“Zeliha kızım bak! Ben yaşlı ve geleneksel düşünceleri olan bir kadın olabilirim ki muhtemelen öyleyim. Ancak iş konu edilmiş saygın bir ortamda ve toplumda mevki edinmiş saygın insanların olduğu bir ortamda sence bu kadının söyledikleri yakışık almış mı?”
“Ben de çok yadırgadım Hamiş teyze. Ayrıca ben zaten size büyüğüm olarak danışıyorum anlattım bunları. Rahmetli anneciğim sağ olsaydı onunla konuşurdum. Şimdi bana en yakın olan sizlersiniz!”
Hamiş teyze Zeliha’nın onu anne yerine koymuş olduğunu vurgulamasından çok hoşlanmıştı. Gözleri dolduverdi hemen. Kızın omuzunu sıvazladı, ileri gitmeye cesaret edemedi hüngür hüngür ağlamamak için. Öte yandan bu kız Sevinç ile aralarındaki bağı bilemediği için şimdi onları çok kötülese, yarın bir gün gerçeği öğrenecek olursa güveni sarsılırdı. Temkinli konuşmaya çalışıyordu ama Sevinç’in Canberk yüzünden kızı hedef aldığı da açıktı. Bir şekilde onu profesörün gözünden düşürmeye çalışıyordu. Şimdi tutup Zeliha’ya o aileyle bağlarını üstü kapalı diyecek olsa bu kız da hayatlarına dün girmişti bir, ikincisi Canberk’e sormadan böyle bir şeyi asla yapamazdı. Bu aslında Hamiş teyzeden çok onun meselesiydi. En iyisi Canberk ile bu konuyu en kısa zamanda konuşmaktı. Yoksa ikisi arasındaki nefret yüzünden bu kız zor durumlar yaşayacaktı belli ki.
“Sonrasında o kadar sıcak ve sevecen bir kadına dönüştü ki, bir an için profesör ile bilrikte onların ailesinin bir parçası gibi hissettim.” dedi Zeliha konuşmanın devamında.
“Zeliha’cığım insanlar göründükleri gibi değillerdir. Sana çelişkili yaklaşan, böyle karmaşık hissettiren insanlara karşı daima temkinli olmalısın güzel kızım. Yoksa tabi ki hayat senin. Profesör de anlattıklarına göre iyi bir insan sahiden, sana da pek çok iyilik yapmaya gayreti var. Allah razı olsun. Ancak yine de hayatta seni koruyacak tek kişi sensin. Sen mümkünce temkini elden bırakma, gerisini Allah’a havale et!”
“Haklısınız Hamiş teyzeciğim, teşekkür ederim. Sizinle konuşunca içim rahatladı biraz, nedense bu hafta kendimi çok yorgun ve kafası karışmış hissettim. Oysa şimdi o kadar hafifledim ki, iyi ki sizleri tanımışım. Keşke annemde görebilseydi bu günleri.”

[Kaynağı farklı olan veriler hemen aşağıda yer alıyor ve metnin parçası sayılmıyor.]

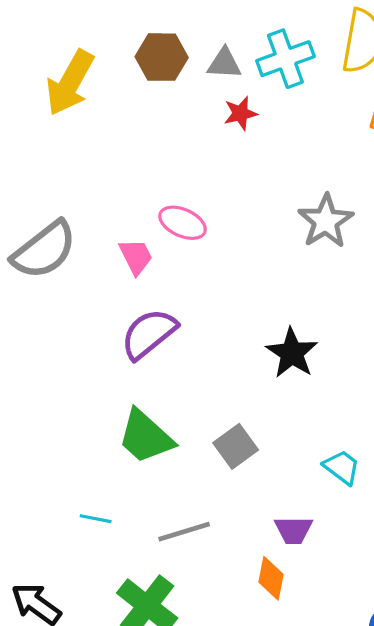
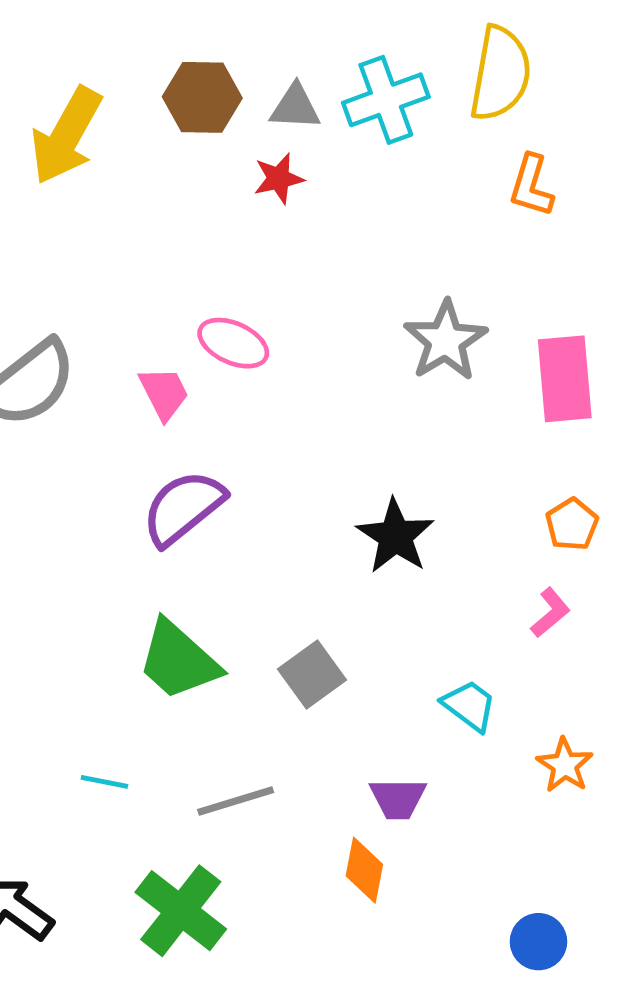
red star: (240, 113) -> (279, 179), moved

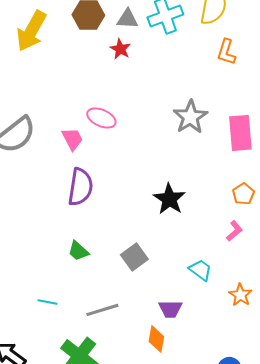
red star: (279, 179) -> (120, 49), turned -30
purple semicircle: (183, 508) -> (80, 187), turned 138
green trapezoid: (178, 660) -> (78, 251), size x0.6

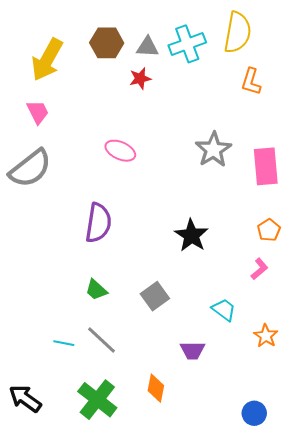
red star: (120, 49) -> (140, 78), turned 30
pink trapezoid: (72, 139) -> (38, 112), moved
gray line: (102, 310) -> (101, 340), moved, turned 60
orange diamond: (156, 339) -> (156, 388), moved

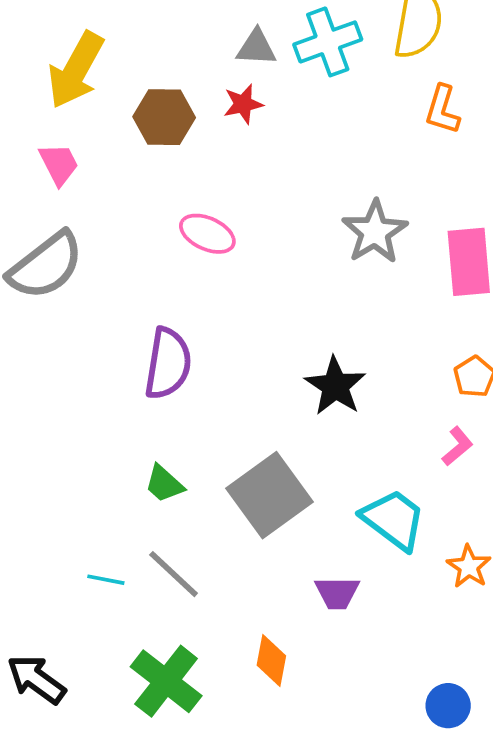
brown hexagon: (107, 43) -> (164, 117), moved
gray square: (155, 296) -> (269, 495), size x1.6
cyan trapezoid: (224, 310) -> (394, 520), size x1.5

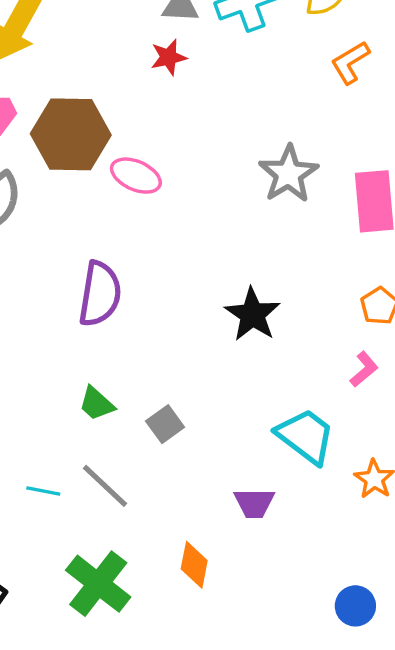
orange L-shape: (442, 110) -> (350, 62), turned 42
brown hexagon: (164, 117) -> (71, 134), moved, size x1.4
gray square: (269, 495) -> (165, 424), moved, size x0.5

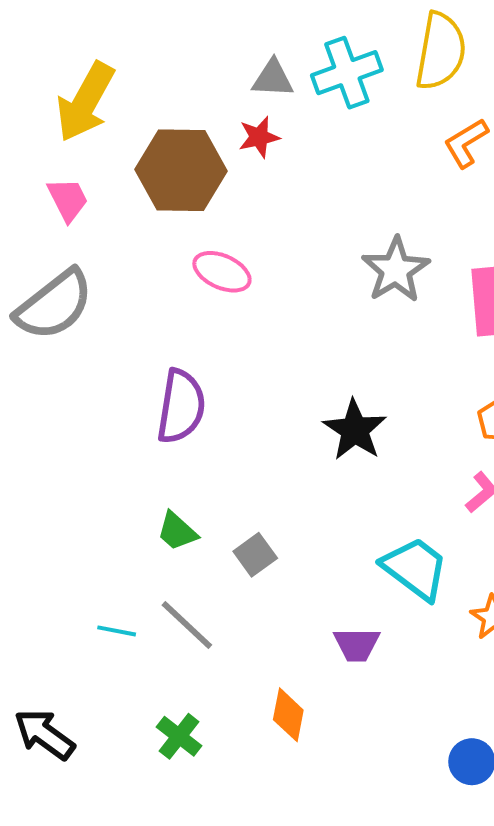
brown hexagon: (71, 134) -> (181, 170), moved
green cross: (98, 584) -> (179, 736), size x0.6

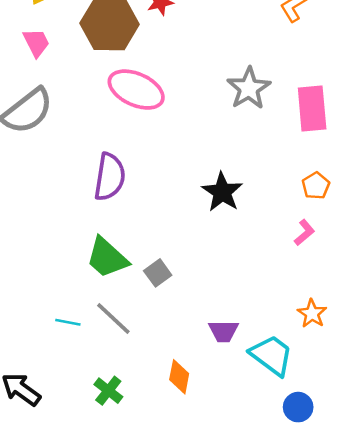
pink ellipse: (222, 272) -> (136, 90), size x1.5
green trapezoid: (177, 531) -> (107, 258), size x1.6
cyan trapezoid: (415, 568) -> (272, 355), moved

“Yattığı yer nur olsun anneciğinin. Annen sağ olsaydı Canberk’in arabasına biner miydin?”
Zeliha kıpkırmızı olup başını önüne eğdi, “Hayır sanırım binmezdim!”
“Utanılacak bir şey yok kızım. Seni kınamak için söylemedim ama yüce yaradan bazı şeyleri boşuna yaşatmıyor bize, her şerden bir hayır illa ki doğar.”
“Haklısınız!”
Seyrettiği çizgi film bitmediği için Zeliha’nın geldiğini duymayan Aslı koşa koşa yanlarına geldi az sonra.
“Zeliha abla!” diyerek boynuna atılıverdi kızın.
Hamiş teyze Derya’yı hatırladı elinde olmadan. Kızına böyle sarılamamıştı zavallı. Aslı’nın bir yabancıya böyle sevgi duyması ve onu sevmesi belki de anne özlemindendi. Annesi Zeliha’dan biraz büyük olacaktı eğer yaşasaydı. Bu içi temiz kız, Aslı’ya iyi geliyordu belli ki. Hamiş teyze ne kadar uğraşsa da genç bir anne modeli daha doğruydu belkide.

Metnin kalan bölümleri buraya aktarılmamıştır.